**Exercise**
In the listing below, find the line holding "belekalkulálták a jutalékkulcsba." and the line holding "Мои братья, мои сестры". Write out those two lines and all lines between, exactly, and nothing more.

**Data**
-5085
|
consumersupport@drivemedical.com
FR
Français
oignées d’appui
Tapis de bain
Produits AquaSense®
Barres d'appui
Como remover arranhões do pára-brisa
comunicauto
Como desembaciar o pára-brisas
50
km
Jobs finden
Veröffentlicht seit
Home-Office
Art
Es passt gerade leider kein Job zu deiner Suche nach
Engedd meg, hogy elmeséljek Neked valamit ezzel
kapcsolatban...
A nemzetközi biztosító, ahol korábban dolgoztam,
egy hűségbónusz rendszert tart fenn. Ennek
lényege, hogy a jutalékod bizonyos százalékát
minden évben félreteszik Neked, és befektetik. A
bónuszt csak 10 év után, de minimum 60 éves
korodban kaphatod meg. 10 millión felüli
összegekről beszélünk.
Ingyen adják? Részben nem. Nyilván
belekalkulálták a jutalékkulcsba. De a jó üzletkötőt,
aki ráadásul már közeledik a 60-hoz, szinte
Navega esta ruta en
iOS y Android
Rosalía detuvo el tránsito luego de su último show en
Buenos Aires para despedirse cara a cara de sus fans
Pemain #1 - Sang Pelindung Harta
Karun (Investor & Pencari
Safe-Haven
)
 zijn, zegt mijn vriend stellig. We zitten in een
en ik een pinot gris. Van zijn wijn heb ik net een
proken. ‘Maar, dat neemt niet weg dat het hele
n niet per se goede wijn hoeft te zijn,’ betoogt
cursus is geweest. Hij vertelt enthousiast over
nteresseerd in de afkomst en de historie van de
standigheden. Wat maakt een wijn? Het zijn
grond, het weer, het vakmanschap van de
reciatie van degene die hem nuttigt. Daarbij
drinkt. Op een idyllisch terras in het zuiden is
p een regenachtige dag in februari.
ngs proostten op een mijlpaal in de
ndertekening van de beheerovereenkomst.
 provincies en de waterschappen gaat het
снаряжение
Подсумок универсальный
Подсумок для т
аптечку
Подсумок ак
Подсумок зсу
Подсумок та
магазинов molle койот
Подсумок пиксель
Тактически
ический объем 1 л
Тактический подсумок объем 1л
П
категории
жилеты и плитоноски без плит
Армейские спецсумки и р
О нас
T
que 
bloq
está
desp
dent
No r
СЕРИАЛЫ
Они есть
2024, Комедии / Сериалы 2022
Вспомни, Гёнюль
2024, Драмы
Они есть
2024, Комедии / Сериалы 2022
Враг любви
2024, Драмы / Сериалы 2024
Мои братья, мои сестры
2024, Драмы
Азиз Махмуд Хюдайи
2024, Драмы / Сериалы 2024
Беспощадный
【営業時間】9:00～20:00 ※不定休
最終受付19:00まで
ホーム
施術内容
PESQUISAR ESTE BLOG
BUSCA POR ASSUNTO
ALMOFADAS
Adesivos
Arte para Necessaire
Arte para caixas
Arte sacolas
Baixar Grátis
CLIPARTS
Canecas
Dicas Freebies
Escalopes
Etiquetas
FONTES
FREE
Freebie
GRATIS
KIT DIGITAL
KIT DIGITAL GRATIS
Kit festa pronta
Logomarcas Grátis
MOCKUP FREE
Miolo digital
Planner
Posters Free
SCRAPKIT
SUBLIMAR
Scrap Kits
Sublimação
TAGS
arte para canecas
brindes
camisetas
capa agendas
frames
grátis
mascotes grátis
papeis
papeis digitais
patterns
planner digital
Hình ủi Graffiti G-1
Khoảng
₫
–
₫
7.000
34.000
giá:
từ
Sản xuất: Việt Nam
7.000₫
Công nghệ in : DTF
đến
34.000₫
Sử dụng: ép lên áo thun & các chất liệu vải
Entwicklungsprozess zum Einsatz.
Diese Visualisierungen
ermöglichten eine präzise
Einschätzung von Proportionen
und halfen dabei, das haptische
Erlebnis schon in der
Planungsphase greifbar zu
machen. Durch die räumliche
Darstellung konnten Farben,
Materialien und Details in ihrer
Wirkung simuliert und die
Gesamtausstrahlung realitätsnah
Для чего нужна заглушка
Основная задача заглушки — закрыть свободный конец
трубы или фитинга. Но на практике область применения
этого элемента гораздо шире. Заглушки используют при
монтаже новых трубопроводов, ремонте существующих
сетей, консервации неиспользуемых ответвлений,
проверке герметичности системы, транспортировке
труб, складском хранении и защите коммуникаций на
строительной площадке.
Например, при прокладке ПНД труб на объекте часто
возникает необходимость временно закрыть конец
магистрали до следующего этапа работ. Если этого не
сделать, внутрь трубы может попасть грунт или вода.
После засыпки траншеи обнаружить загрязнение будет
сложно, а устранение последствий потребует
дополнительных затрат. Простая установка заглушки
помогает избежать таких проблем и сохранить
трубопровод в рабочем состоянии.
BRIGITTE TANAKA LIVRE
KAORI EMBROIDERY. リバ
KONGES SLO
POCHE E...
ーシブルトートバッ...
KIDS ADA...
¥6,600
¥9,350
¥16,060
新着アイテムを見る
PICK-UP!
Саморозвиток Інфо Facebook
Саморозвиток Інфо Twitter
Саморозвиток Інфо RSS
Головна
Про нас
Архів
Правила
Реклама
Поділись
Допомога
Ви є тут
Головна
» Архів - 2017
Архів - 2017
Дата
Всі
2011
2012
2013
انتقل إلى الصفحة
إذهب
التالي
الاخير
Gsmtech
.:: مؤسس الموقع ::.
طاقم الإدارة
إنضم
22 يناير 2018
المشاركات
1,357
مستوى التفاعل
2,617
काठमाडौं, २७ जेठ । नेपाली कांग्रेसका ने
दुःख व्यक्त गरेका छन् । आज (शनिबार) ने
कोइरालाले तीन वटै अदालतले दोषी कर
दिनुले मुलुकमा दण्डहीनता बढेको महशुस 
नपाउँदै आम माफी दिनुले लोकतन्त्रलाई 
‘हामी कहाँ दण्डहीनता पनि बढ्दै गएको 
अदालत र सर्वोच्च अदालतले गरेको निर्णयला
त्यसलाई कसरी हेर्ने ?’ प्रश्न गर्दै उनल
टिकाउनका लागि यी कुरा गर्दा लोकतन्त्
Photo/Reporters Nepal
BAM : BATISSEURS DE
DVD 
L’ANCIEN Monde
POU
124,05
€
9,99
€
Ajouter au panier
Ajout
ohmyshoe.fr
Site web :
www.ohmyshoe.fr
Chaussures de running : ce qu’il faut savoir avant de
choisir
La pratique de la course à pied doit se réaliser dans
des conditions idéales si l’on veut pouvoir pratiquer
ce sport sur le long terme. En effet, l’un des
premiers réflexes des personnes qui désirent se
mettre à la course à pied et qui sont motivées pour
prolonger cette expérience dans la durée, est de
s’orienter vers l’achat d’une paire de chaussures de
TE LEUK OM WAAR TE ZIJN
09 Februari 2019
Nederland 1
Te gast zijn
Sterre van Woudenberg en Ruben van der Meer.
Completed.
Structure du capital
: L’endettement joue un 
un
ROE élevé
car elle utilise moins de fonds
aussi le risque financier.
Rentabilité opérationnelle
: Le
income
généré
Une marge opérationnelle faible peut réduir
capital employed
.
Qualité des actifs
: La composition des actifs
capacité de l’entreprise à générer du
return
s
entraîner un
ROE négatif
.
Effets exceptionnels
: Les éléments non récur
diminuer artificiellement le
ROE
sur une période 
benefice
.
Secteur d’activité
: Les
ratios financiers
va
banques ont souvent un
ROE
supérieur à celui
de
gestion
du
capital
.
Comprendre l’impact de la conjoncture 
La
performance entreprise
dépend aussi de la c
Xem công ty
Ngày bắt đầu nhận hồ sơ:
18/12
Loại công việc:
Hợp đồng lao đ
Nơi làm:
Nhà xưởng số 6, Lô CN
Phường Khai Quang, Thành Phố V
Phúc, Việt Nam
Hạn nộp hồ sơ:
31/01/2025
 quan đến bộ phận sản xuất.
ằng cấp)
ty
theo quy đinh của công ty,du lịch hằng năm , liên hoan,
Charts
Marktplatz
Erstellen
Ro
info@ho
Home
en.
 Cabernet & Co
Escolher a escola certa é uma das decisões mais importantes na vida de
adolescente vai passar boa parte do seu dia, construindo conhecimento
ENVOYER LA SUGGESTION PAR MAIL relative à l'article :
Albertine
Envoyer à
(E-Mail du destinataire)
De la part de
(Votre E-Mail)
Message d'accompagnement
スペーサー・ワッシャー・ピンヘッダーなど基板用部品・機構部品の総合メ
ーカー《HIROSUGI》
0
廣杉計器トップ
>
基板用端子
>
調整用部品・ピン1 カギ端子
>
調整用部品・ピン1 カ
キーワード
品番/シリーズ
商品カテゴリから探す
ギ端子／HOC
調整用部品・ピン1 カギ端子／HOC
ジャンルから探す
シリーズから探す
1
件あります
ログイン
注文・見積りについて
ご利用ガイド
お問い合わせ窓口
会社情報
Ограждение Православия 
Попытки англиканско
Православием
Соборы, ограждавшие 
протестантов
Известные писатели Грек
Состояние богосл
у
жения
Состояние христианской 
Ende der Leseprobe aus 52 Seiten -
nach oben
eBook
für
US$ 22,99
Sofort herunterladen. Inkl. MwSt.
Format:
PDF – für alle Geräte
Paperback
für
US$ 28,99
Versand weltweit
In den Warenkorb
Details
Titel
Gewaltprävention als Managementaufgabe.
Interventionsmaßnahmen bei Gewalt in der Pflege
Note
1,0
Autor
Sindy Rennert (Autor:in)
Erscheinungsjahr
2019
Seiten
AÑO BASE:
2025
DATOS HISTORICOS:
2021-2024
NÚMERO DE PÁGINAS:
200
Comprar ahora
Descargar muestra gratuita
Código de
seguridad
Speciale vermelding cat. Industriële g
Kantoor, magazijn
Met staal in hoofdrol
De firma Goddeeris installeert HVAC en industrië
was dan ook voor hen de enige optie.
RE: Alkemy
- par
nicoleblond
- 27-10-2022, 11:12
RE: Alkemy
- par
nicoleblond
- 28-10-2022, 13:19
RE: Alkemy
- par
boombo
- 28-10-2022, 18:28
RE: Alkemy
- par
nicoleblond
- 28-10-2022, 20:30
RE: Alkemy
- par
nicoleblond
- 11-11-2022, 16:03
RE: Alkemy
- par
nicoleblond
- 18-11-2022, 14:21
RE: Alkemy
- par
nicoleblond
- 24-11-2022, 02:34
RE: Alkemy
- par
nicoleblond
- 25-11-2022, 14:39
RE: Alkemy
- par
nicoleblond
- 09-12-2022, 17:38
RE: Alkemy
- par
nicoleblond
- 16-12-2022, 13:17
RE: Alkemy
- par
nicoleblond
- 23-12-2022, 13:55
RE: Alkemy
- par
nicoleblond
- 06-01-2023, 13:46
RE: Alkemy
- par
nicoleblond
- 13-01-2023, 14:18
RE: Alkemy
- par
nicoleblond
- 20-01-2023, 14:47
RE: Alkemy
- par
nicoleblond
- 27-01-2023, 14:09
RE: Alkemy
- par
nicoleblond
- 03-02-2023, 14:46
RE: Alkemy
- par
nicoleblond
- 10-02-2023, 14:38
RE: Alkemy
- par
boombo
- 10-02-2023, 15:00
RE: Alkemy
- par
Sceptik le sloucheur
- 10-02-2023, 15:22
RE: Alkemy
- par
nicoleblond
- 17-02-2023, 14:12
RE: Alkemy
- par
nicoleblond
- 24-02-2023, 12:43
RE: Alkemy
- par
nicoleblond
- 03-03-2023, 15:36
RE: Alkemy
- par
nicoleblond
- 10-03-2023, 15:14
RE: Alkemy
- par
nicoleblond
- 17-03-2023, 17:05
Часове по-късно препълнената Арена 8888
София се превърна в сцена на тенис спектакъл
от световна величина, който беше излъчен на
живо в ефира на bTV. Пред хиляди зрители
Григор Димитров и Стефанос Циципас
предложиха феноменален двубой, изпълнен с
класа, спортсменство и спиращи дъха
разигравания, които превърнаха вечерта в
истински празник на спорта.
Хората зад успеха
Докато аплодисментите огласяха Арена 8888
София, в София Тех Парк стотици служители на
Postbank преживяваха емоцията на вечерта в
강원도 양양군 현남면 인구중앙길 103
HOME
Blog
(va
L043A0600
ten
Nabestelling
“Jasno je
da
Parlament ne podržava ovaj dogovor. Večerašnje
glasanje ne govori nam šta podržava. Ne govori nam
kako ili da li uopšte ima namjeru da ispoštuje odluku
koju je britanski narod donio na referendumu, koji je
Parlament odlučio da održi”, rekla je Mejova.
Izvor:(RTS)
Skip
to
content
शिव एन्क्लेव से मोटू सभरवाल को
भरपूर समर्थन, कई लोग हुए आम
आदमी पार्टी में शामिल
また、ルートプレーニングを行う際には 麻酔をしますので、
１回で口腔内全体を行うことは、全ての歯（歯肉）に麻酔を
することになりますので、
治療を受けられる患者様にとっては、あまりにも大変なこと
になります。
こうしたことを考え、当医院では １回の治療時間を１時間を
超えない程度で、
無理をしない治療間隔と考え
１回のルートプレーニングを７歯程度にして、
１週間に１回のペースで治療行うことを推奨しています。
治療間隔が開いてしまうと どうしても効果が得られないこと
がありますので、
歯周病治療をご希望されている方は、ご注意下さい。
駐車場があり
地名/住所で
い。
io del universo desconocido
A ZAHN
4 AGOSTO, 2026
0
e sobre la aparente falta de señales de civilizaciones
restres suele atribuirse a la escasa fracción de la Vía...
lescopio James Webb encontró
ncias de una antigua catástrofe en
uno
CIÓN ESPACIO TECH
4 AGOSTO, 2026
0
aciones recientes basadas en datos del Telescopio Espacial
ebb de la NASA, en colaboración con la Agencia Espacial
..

**Your solution**
belekalkulálták a jutalékkulcsba. De a jó üzletkötőt,
aki ráadásul már közeledik a 60-hoz, szinte
Navega esta ruta en
iOS y Android
Rosalía detuvo el tránsito luego de su último show en
Buenos Aires para despedirse cara a cara de sus fans
Pemain #1 - Sang Pelindung Harta
Karun (Investor & Pencari
Safe-Haven
)
 zijn, zegt mijn vriend stellig. We zitten in een
en ik een pinot gris. Van zijn wijn heb ik net een
proken. ‘Maar, dat neemt niet weg dat het hele
n niet per se goede wijn hoeft te zijn,’ betoogt
cursus is geweest. Hij vertelt enthousiast over
nteresseerd in de afkomst en de historie van de
standigheden. Wat maakt een wijn? Het zijn
grond, het weer, het vakmanschap van de
reciatie van degene die hem nuttigt. Daarbij
drinkt. Op een idyllisch terras in het zuiden is
p een regenachtige dag in februari.
ngs proostten op een mijlpaal in de
ndertekening van de beheerovereenkomst.
 provincies en de waterschappen gaat het
снаряжение
Подсумок универсальный
Подсумок для т
аптечку
Подсумок ак
Подсумок зсу
Подсумок та
магазинов molle койот
Подсумок пиксель
Тактически
ический объем 1 л
Тактический подсумок объем 1л
П
категории
жилеты и плитоноски без плит
Армейские спецсумки и р
О нас
T
que 
bloq
está
desp
dent
No r
СЕРИАЛЫ
Они есть
2024, Комедии / Сериалы 2022
Вспомни, Гёнюль
2024, Драмы
Они есть
2024, Комедии / Сериалы 2022
Враг любви
2024, Драмы / Сериалы 2024
Мои братья, мои сестры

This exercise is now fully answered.